With hands that knew the drill by heart, Emma stacked the saucers on top of the dessert plates and draped the linen napkins across her arm. "I don't really like the way that sounds. It sounds . . ." She cast about for the right word. "Fake. And there's nothing fake about this. Not for me, anyway. Not after all this time."
"That's why you should do this-because you're good at it, and you look the part."
"I look the part?"
"With that long brown hair you insist on parting in the middle, your cute, perky little nose, and those big brown doe eyes, you've got the whole girl-next-door thing down perfectly."
"Girl next door?"
"In other words, you'll make the perfect sidekick for others just like you do for me."
"Sidekick?" She was starting to sound like a parrot even to her own ears. "Oh, no. No, no, no. I'm not your sidekick. It's more like you're mine. Every Tuesday. Three o'clock sharp."
"It's my house, my teatime. You're the sidekick, dear." Dottie released the brake on her wheelchair and followed Emma down the hall and into the kitchen, Scout close on her wheels. When the plates and cups were in the dishwasher and the napkins in the laundry room hamper, the woman stopped all further movement with a splayed hand. "Anyway, back to my point. I'm not the only person who lives alone, Emma. Look at you!"

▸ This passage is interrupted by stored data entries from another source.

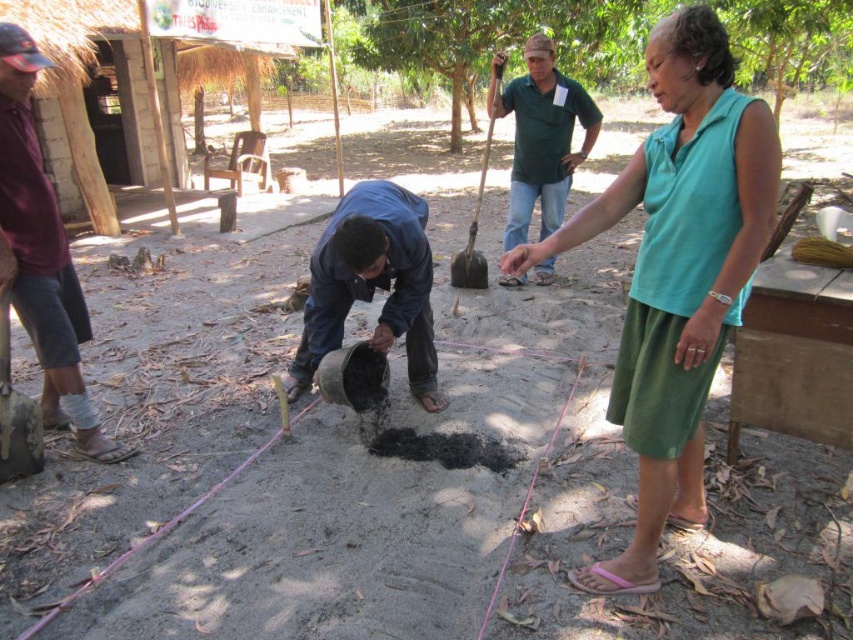 Question: Does black matte cement at center appear over dark blue fabric at center?

Choices:
 (A) yes
 (B) no

Answer: (B)

Question: Can you confirm if black matte cement at center is bigger than black soil at center?

Choices:
 (A) yes
 (B) no

Answer: (A)

Question: Estimate the real-world distances between objects in this image. Which object is closer to the maroon fabric shirt at left?

Choices:
 (A) black soil at center
 (B) teal fabric shirt at center

Answer: (A)

Question: Which point appears closest to the camera in this image?

Choices:
 (A) (245, 376)
 (B) (390, 301)

Answer: (B)

Question: Which of the following is the farthest from the observer?

Choices:
 (A) (704, 289)
 (B) (552, 186)
 (C) (440, 404)

Answer: (B)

Craning her neck so as to catch a glimpse of herself in the antique mirror above the wall-mounted telephone, Emma took in her poker-straight hair . . . her lightly freckled nose . . . her plain-Jane-albeit thickly lashed-eyes and then spun around to find Dottie smiling smugly. "I can't hire myself, Dottie. I'm broke."
"My point is that lonely people come in all shapes, sizes, and ages. Some are doing fine in the friend department, I'm sure. But some, like me, just need someone every once in a while."
"That's what social media and dogs are for," Emma quipped, ducking her way around the woman and the wheelchair and heading back toward the living room.
Dottie followed. "There's a time and place for that kind of interaction, sure. Just as there's a time, a place, and a need for human interaction once in a while, as well. Focus on the latter. You'll make a killing."
"By being a hired friend?" Emma pulled the tablecloth off and balled it up in her arm. "That sounds awful."
"I think it sounds rather profitable to me."
"Who is going to hire me to be their friend?"
"I can think of someone off the top of my head right now." Dottie backed her chair up enough to clear the table and then wheeled herself over to her old-fashioned rolltop desk. "Maybe even two people."